> [WORK ORDER]:
Each line starting at the one that contains "pixels, height=2478 pixels." and ending at the one that contains "What do you see at coordinates (212, 984)" must be returned exactly, and the rest of the listing is left out.

* * *

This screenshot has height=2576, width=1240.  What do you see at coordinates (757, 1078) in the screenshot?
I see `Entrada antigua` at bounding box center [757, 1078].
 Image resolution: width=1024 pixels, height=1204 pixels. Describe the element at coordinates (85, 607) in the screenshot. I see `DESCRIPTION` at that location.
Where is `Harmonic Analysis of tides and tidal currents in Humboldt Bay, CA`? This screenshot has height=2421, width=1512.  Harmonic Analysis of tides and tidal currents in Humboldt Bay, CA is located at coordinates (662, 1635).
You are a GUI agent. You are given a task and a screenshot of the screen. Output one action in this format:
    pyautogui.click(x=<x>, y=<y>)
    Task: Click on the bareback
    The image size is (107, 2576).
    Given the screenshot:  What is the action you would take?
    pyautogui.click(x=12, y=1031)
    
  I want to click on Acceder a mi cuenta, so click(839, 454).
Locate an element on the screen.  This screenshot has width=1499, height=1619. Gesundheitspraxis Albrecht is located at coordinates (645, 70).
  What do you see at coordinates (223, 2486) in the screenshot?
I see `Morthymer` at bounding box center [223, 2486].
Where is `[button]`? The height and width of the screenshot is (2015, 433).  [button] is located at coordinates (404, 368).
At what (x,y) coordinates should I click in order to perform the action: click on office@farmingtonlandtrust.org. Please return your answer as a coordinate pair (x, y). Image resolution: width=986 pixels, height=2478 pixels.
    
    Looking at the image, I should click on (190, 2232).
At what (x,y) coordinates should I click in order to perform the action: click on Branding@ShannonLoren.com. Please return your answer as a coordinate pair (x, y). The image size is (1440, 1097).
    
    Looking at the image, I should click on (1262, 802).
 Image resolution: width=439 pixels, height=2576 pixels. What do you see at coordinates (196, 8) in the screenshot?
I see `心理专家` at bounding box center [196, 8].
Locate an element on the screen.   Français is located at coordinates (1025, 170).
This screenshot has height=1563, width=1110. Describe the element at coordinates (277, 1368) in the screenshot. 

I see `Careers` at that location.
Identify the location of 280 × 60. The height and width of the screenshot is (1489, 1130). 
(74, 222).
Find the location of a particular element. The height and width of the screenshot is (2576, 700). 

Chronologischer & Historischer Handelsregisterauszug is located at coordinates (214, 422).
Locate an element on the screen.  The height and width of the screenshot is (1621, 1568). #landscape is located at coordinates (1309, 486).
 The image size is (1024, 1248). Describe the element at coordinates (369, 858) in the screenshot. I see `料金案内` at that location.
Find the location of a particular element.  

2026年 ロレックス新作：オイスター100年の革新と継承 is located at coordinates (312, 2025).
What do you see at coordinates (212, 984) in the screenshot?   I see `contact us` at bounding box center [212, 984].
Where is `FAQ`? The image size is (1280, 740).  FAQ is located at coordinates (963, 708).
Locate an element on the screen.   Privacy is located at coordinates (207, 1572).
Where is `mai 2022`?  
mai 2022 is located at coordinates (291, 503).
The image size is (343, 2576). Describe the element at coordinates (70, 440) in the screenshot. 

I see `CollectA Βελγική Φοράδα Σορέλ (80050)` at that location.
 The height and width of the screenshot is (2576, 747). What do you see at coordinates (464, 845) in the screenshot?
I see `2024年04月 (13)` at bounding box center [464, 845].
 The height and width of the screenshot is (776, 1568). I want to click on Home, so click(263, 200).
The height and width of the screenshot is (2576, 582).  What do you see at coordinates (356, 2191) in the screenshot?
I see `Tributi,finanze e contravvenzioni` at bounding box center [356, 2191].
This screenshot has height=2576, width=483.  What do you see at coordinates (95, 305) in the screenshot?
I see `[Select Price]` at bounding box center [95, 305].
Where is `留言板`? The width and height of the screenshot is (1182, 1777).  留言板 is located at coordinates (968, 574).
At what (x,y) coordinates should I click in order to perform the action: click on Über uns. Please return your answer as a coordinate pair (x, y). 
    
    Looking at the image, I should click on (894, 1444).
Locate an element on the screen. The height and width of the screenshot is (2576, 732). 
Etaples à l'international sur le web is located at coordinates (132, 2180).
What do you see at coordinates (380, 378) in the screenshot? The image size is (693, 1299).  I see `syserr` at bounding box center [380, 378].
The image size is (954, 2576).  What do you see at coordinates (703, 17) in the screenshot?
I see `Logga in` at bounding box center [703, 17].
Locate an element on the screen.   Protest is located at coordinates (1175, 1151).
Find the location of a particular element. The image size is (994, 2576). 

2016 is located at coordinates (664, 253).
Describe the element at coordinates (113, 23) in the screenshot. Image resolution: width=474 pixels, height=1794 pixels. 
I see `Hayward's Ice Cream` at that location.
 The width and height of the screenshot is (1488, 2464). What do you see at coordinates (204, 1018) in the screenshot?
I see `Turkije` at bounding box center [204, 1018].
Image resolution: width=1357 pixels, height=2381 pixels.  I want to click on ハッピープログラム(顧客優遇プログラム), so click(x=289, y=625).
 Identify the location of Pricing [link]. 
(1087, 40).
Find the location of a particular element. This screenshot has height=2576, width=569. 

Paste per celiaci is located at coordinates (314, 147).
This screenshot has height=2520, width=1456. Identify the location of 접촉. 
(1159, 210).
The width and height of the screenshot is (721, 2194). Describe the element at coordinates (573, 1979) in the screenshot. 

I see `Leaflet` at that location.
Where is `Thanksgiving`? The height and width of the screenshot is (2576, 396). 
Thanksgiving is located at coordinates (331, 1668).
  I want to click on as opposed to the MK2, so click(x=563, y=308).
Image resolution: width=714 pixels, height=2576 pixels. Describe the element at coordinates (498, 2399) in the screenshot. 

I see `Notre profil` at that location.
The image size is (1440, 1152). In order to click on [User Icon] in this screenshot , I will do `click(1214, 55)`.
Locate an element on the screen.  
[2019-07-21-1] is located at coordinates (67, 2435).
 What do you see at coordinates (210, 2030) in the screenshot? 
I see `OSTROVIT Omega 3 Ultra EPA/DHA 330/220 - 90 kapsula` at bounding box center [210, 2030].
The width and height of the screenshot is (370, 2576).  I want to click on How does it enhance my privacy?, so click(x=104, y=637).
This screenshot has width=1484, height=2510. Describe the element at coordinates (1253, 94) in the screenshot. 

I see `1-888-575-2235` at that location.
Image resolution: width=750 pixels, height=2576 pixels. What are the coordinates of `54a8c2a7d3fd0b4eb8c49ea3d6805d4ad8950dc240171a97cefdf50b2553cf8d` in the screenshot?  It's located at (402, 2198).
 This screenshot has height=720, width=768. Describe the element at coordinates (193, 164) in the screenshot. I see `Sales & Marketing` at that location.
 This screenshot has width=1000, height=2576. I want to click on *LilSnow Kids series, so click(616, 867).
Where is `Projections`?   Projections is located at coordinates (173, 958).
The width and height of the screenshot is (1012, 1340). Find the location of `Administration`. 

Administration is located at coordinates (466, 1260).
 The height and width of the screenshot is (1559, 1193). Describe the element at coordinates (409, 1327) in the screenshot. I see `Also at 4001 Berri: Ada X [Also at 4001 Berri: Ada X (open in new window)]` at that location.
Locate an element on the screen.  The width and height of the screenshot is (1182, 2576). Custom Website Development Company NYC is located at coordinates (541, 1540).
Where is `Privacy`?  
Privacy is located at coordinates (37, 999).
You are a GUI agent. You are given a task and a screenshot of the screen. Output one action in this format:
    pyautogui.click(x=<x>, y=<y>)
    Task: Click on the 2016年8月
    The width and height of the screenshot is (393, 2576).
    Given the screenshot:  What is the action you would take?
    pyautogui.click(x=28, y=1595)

* * *

> [WORKED SOLUTION]:
At what (x,y) coordinates should I click in order to perform the action: click on office@farmingtonlandtrust.org. Please return your answer as a coordinate pair (x, y). Image resolution: width=986 pixels, height=2478 pixels.
    
    Looking at the image, I should click on (190, 2232).
At what (x,y) coordinates should I click in order to perform the action: click on Branding@ShannonLoren.com. Please return your answer as a coordinate pair (x, y). The image size is (1440, 1097).
    
    Looking at the image, I should click on (1262, 802).
 Image resolution: width=439 pixels, height=2576 pixels. What do you see at coordinates (196, 8) in the screenshot?
I see `心理专家` at bounding box center [196, 8].
Locate an element on the screen.   Français is located at coordinates (1025, 170).
This screenshot has height=1563, width=1110. Describe the element at coordinates (277, 1368) in the screenshot. 

I see `Careers` at that location.
Identify the location of 280 × 60. The height and width of the screenshot is (1489, 1130). 
(74, 222).
Find the location of a particular element. The height and width of the screenshot is (2576, 700). 

Chronologischer & Historischer Handelsregisterauszug is located at coordinates (214, 422).
Locate an element on the screen.  The height and width of the screenshot is (1621, 1568). #landscape is located at coordinates (1309, 486).
 The image size is (1024, 1248). Describe the element at coordinates (369, 858) in the screenshot. I see `料金案内` at that location.
Find the location of a particular element.  

2026年 ロレックス新作：オイスター100年の革新と継承 is located at coordinates (312, 2025).
What do you see at coordinates (212, 984) in the screenshot?   I see `contact us` at bounding box center [212, 984].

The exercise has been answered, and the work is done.